Scientific installations, historical artefacts and simulations of experiments such as Galileo Galileis telescope and the Virgo Interferometer (a laser interferometer detecting gravitational waves), are in dialogue with works by contemporary and modern artists: from Marcel Duchamp and Allora&Calzadilla, to Laurent Grasso, Peter Fischli and David Weiss, in an immersive journey that gives the public the opportunity to get close to the innovations of modern physics. The large installation Cosmic Concert by Tomás Saraceno, where previous works by the artist seem to converge, encapsulates the entire itinerary, exploring three key concepts closely connected to each other: Spacetime, Limits and Crisis. On this occasion, Saraceno plays both the role of curatorial advisor and artist.
Cosmic Concert is a constellation of artworks trying to turn the invisible structure of the relationships that the Universe is made of into something tangible. Set up at the heart of the exhibition dedicated to the theme of Spacetime, this immersive installation also features historical artefacts such as the Armillary Sphere from the 17th century which was used to study the trajectories of planets, the 1632 edition of the Dialogue concerning the Two Chief World Systems by Galilei, scientific instruments such as the Lisa Pathfinder spacecraft or the Nautilus wave detector, both used in the research on gravitational waves. This section also features an artwork by Marcel Duchamp, 3 Stoppages étalon, and the video The Way Things Go by Peter Fischli and David Weiss.
Over the centuries, the several instruments used by men to understand reality have become increasingly powerful and accurate, widening our field of observation and the horizons of our knowledge. The section entitled Limits describes the experience of the limits of our knowledge. The Big Bangs fossile sound, the remote echo still permeating the Universe today, is at the centre of Laurent Grassos work The Horn Perspective.

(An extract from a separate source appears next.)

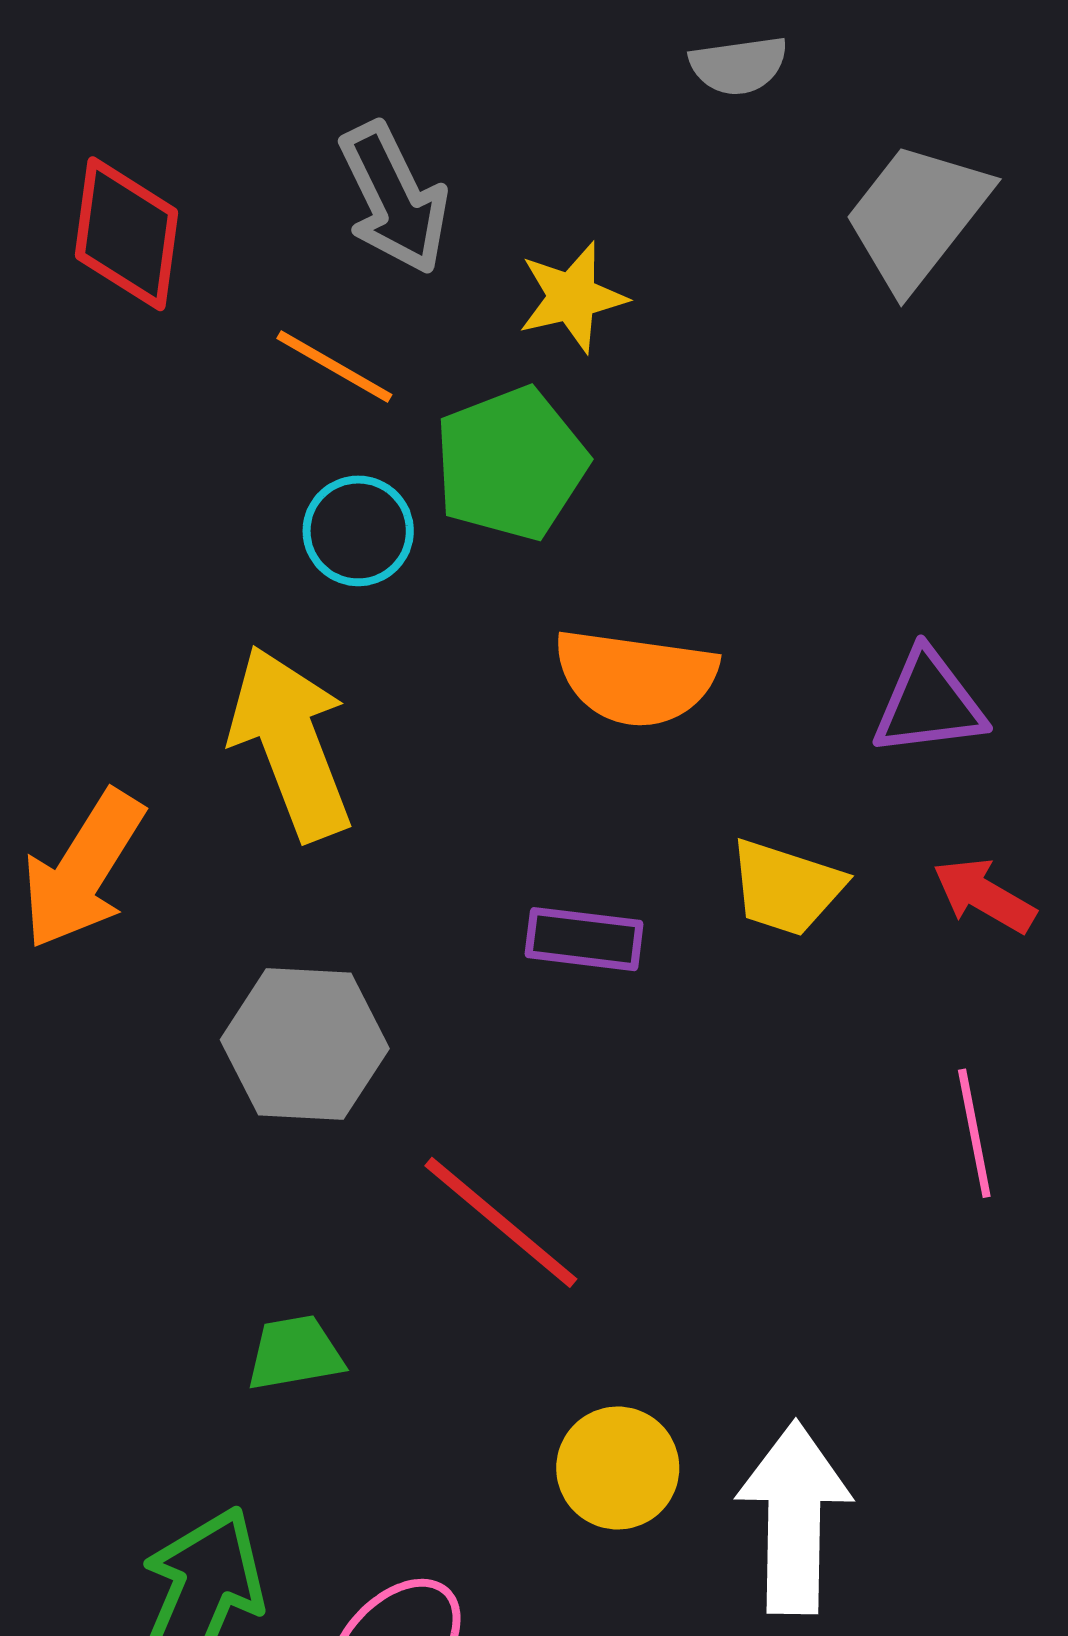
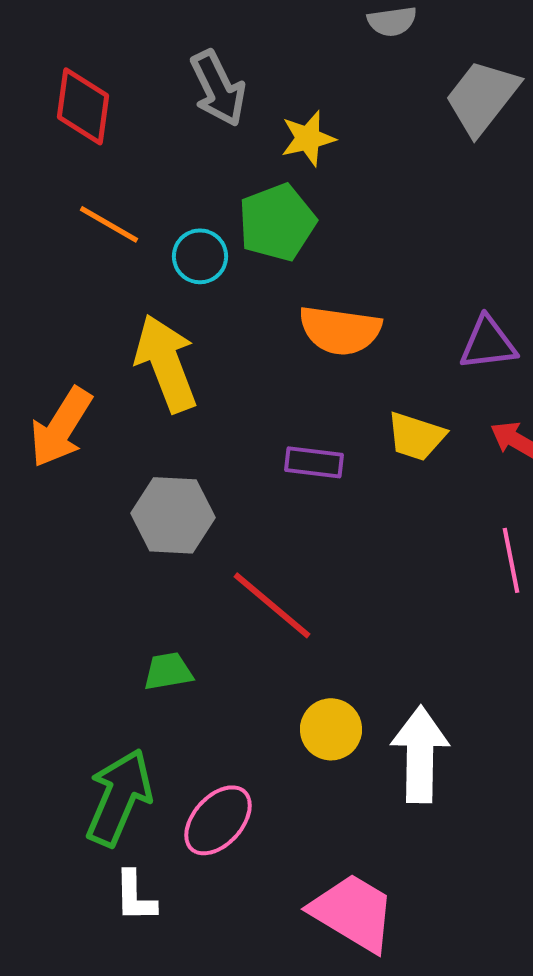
orange line: (334, 367) -> (109, 224), moved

This work is a reflection on the world and the Universe that are impossible to detect with our senses alone, and it is displayed together with the AMS (Alpha Magnetic Spectrometer) detector, currently operating on board of the International Space Station, searching for primordial antimatter particles and potential traces of dark matter in cosmic rays.
The itinerary ends with an area dedicated to crisis, one of the most frequently used words in our daily lives which actually has a positive connotation in the field of knowledge: only by going through a crisis and questioning ones beliefs, it is possible to change models and therefore evolve. Next to the Gravity Pit, an exhibit to experiment with gravitational dynamics, visitors will see an interactive video installation called Curving space, where they can literally "plunge" into the concept of spacetime and work on its mass by deforming it. Finally, the video installation The Great Silence by Allora & Calzadilla, made by the artists in collaboration with sci-fi writer Ted Chiang, is a reflection on human beings relationship with the world and the Universe.
Gravity. Imaging the Universe after Einstein attempts to unveil the underlying depths of the known Universe, as well as the mechanisms linking all the people involved the quest for knowledge, in a collective process where artists, scientists and philosophers play an equally significant role. This is why, alongside the exhibition, there is a broad programme of events to delve deeper into the subject, entitled Gravity. Beyond the exhibition.